Los elegidos son: Keylor; Carvajal, Varane, Ramos, Marcelo; Modric, Casemiro, Kroos; Isco; Benzema, Cristiano Ronaldo. Ellos son los futbolistas que deben defender su victoria en Gales. Golearon 4-1 a la Juventus de Buffon.

Lucas, Asensio y Bale son armas válidas para la reacción en el objetivo de abrir las bandas ante el Liverpool

Asensio, Lucas y Gareth Bale son los otros futbolistas que aspiran a protagonizar el sumo desafío. Los tres son excelentes revulsivos para ejecutar una reacción. El gallego es el mimbre perfecto para llevar a cabo un trabajo extraordinario de presión defensiva y contragolpe raudo con su regate rompedor por la derecha. Asensio y Bale son armas para abrir el campo por las bandas.

El ascenso de Benzema y Bale

El debate interno y externo de las últimas semanas es seleccionar a dos hombres entre cinco candidatos a ocupar esa alineación inicial. Benzema, Isco, Asensio, Bale y Lucas pujan desde hace tiempo por dos posiciones en el equipo titular.

Lucas y Asensio triunfaron ante el PSG en el Bernabéu, donde generaron el 3-1 en diez minutos finales inolvidables. Benzema, discutido durante toda la temporada, se resarció de pitos y críticas con su buen actuación ante el Bayern en el Bernabéu, en su retorno al gol. Marco Asensio demostró su clase en el encuentro de Múnich, en el infierno apagado del Allianz Arena. Y Bale se añadió a la lista de preocupaciones bonitas de Zidane al ponerse a rendir en la Liga después de su suplencia en la Champions. Su buen fútbol y sus goles surgieron frente a Las Palmas, el Leganés, el Barcelona y el Celta.

El responsable del Real Madrid meditó en su fuero interno que ojalá hubiera disfrutado de todo este cúmulo de estados de forma en septiembre, cuando comenzó a perderse el tren de la Liga. Veintinueve lesiones a lo largo de la campaña han tenido mucha culpa de los fallos en el campeonato español. No son justificación, son realidades.

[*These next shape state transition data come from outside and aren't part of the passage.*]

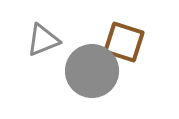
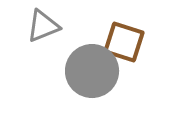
gray triangle: moved 14 px up
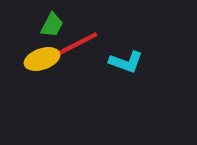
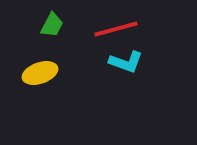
red line: moved 39 px right, 15 px up; rotated 12 degrees clockwise
yellow ellipse: moved 2 px left, 14 px down
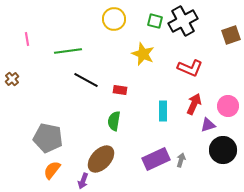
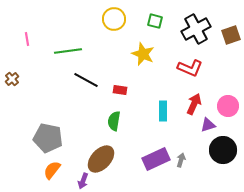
black cross: moved 13 px right, 8 px down
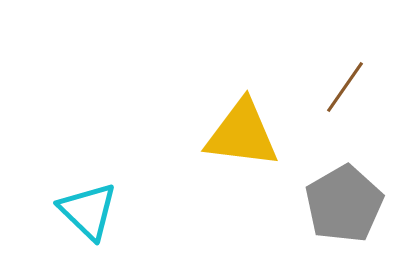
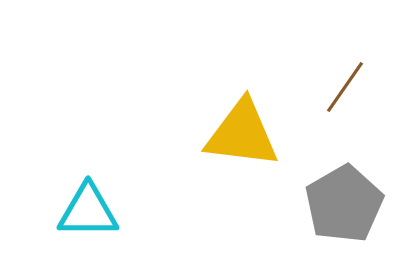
cyan triangle: rotated 44 degrees counterclockwise
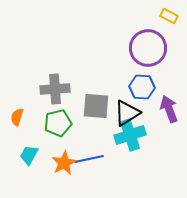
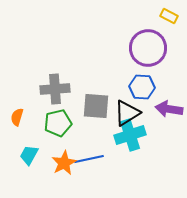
purple arrow: rotated 60 degrees counterclockwise
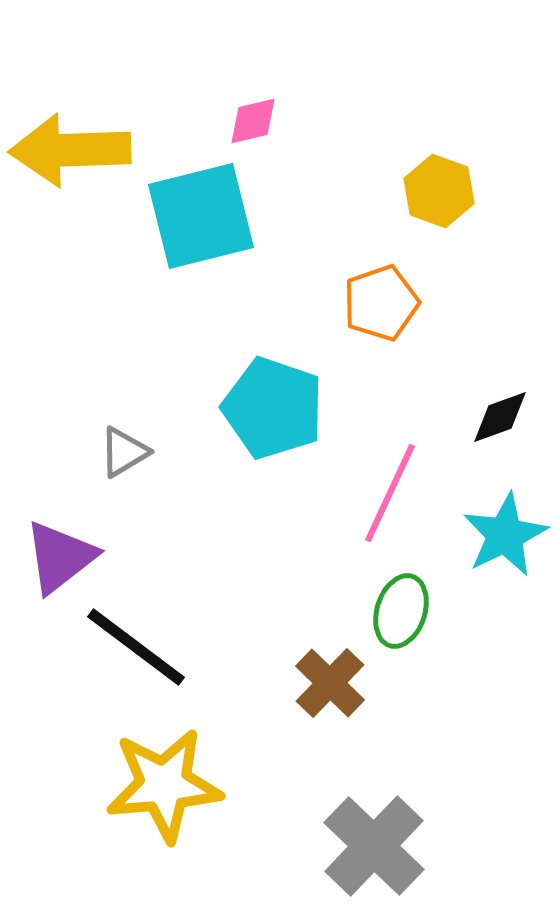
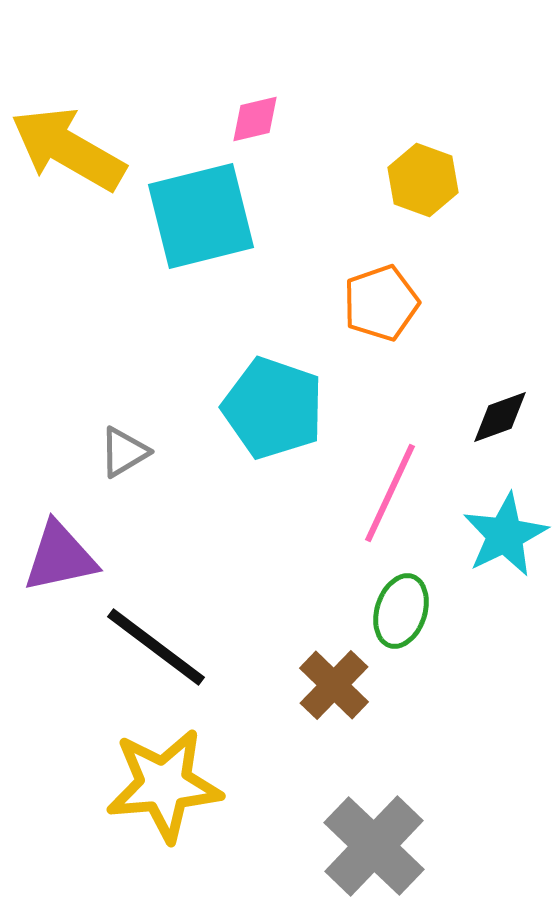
pink diamond: moved 2 px right, 2 px up
yellow arrow: moved 2 px left, 1 px up; rotated 32 degrees clockwise
yellow hexagon: moved 16 px left, 11 px up
purple triangle: rotated 26 degrees clockwise
black line: moved 20 px right
brown cross: moved 4 px right, 2 px down
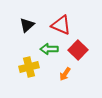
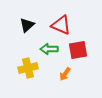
red square: rotated 36 degrees clockwise
yellow cross: moved 1 px left, 1 px down
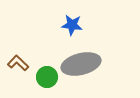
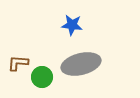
brown L-shape: rotated 40 degrees counterclockwise
green circle: moved 5 px left
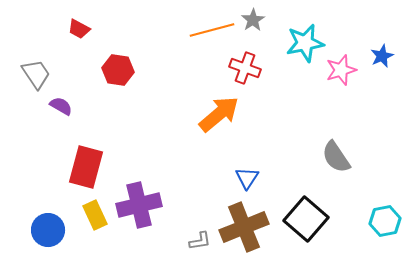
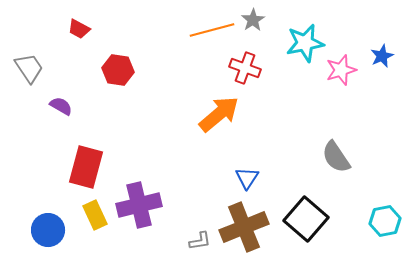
gray trapezoid: moved 7 px left, 6 px up
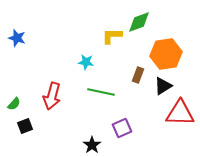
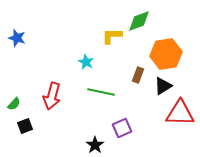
green diamond: moved 1 px up
cyan star: rotated 21 degrees clockwise
black star: moved 3 px right
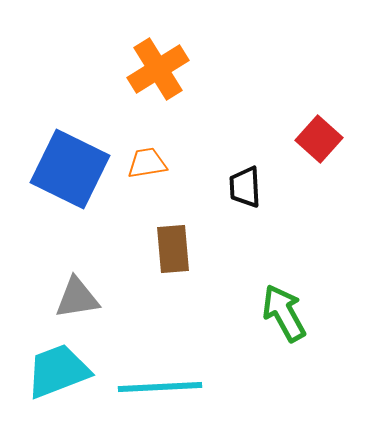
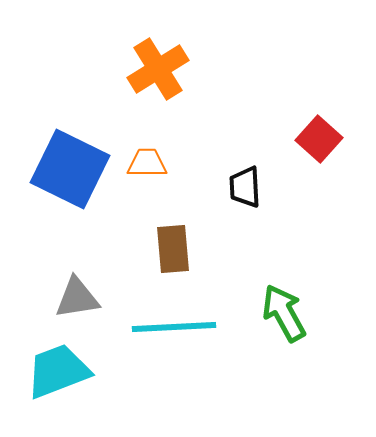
orange trapezoid: rotated 9 degrees clockwise
cyan line: moved 14 px right, 60 px up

De la misma forma que el francés erró al abordar la Copa del Rey sin los titulares para caer ante el Leganés, que hizo historia en Chamartín con el 1-2.

El hito de «Zizou» y el código de vestuario

En el único torneo donde el Real Madrid no ha fallado es en la Champions. Zidane posee una plusmarca única en la historia, tan extraña como irrepetible. Desde que ascendió al puesto de entrenador del Real Madrid y pudo competir por los trofeos más importantes del mundo solo conoce el éxito en la Champions, en la Supercopa de Europa y en el Mundial de Clubes. Ha conseguido dos títulos de Copa de Europa y ahora ataca la tercera final consecutiva con el objetivo de celebrar la tercera conquista en dos años y medio.

Con este balance, «Zizou» cree en los derechos adquiridos por quienes supieron vencer en el torneo. Si todos están bien, han de jugar quienes le dieron la victoria. Es un código de vestuario. El código da vinci.